López-Herce Jesús, Casado Elisa, Díez Marta, Sánchez Amelia, Fernández Sarah Nicole, Bellón Jose María, Santiago Maria José
Pediatric Intensive Care Department, Gregorio Marañón General University Hospital, Madrid, Spain.
Pediatrics Department, School of Medicine, Complutense University of Madrid, Madrid, Spain.
Int J Artif Organs. 2020 Feb;43(2):119-126. doi: 10.1177/0391398819876294. Epub 2019 Sep 23.
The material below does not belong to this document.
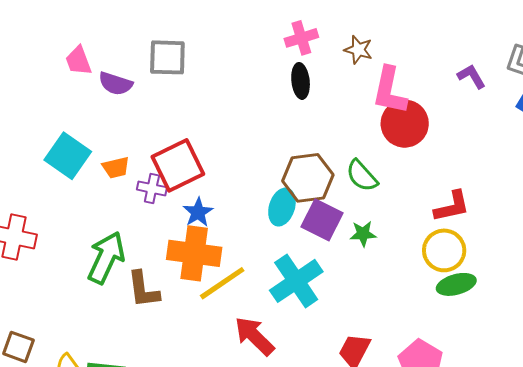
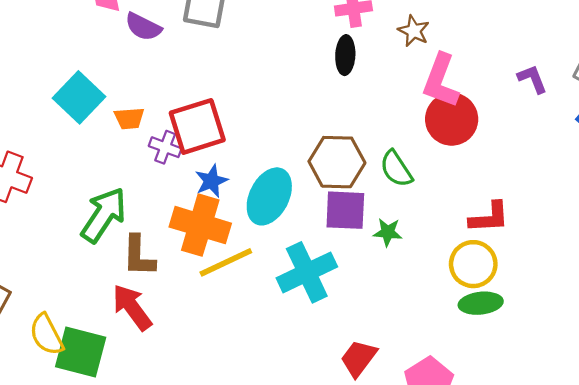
cyan ellipse: (282, 207) -> (269, 196), moved, size x1.4
purple square: (322, 220) -> (345, 210), turned -33
red arrow: (254, 336) -> (132, 307), moved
Acute kidney injury is a frequent complication in patients requiring extracorporeal membrane oxygenation. A single-center retrospective analysis from a prospective observational database assessing the incidence of acute kidney injury in children undergoing extracorporeal membrane oxygenation, the use of continuous renal replacement therapy and its association with outcomes was performed. One hundred children were studied. Creatinine was normal in 33.3% of children at the beginning of extracorporeal membrane oxygenation, between 1.5 and 2 times its baseline levels in 18.4% of children (stage I acute kidney injury), between 2 and 3 times baseline levels (stage II) in 20.7%, and over 3 times baseline levels or requiring continuous renal replacement therapy (stage III) in 27.6% of the patients. Eighteen patients were on continuous renal replacement therapy before the beginning of extracorporeal membrane oxygenation, 81 required continuous renal replacement therapy during extracorporeal membrane oxygenation, and 38 after weaning from extracorporeal membrane oxygenation, but none of them did at discharge from the pediatric intensive care unit. Fifty-one children survived to pediatric intensive care unit discharge. Mortality was lower in children with normal kidney function or with stage I acute kidney injury at the beginning of extracorporeal membrane oxygenation than in those with stage II or III acute kidney injury (33.3% vs 58.3%, p = 0.021). Mortality in children requiring continuous renal replacement therapy during extracorporeal membrane oxygenation was 54.3% and 21.1% in the rest of patients (p < 0.01). We conclude that kidney function is significantly impaired in a high percentage of children undergoing extracorporeal membrane oxygenation and many of them are treated with continuous renal replacement therapy. Patients treated with continuous renal replacement therapy have a higher mortality than those with normal kidney function or stage I acute kidney injury at the beginning of extracorporeal membrane oxygenation. Most patients surviving to pediatric intensive care unit discharge recover normal renal function after weaning from extracorporeal membrane oxygenation.
急性肾损伤是需要体外膜肺氧合治疗的患者中常见的并发症。我们进行了一项单中心回顾性分析,该分析来自一个前瞻性观察数据库,评估接受体外膜肺氧合治疗的儿童急性肾损伤的发生率、持续肾脏替代治疗的使用情况及其与预后的关系。共研究了100名儿童。在体外膜肺氧合开始时,33.3%的儿童肌酐正常,18.4%的儿童肌酐水平为基线的1.5至2倍(I期急性肾损伤),20.7%的儿童肌酐水平为基线的2至3倍(II期),27.6%的患者肌酐水平超过基线的3倍或需要持续肾脏替代治疗(III期)。18名患者在体外膜肺氧合开始前接受持续肾脏替代治疗,81名患者在体外膜肺氧合期间需要持续肾脏替代治疗,38名患者在体外膜肺氧合撤机后需要持续肾脏替代治疗,但在儿科重症监护病房出院时均无需持续肾脏替代治疗。51名儿童存活至儿科重症监护病房出院。体外膜肺氧合开始时肾功能正常或I期急性肾损伤的儿童死亡率低于II期或III期急性肾损伤的儿童(33.3%对58.3%,p = 0.021)。体外膜肺氧合期间需要持续肾脏替代治疗的儿童死亡率为54.3%,其余患者为21.1%(p < 0.01)。我们得出结论,接受体外膜肺氧合治疗的儿童中,很大一部分肾功能严重受损,其中许多人接受了持续肾脏替代治疗。与体外膜肺氧合开始时肾功能正常或I期急性肾损伤的患者相比,接受持续肾脏替代治疗的患者死亡率更高。大多数存活至儿科重症监护病房出院的患者在体外膜肺氧合撤机后肾功能恢复正常。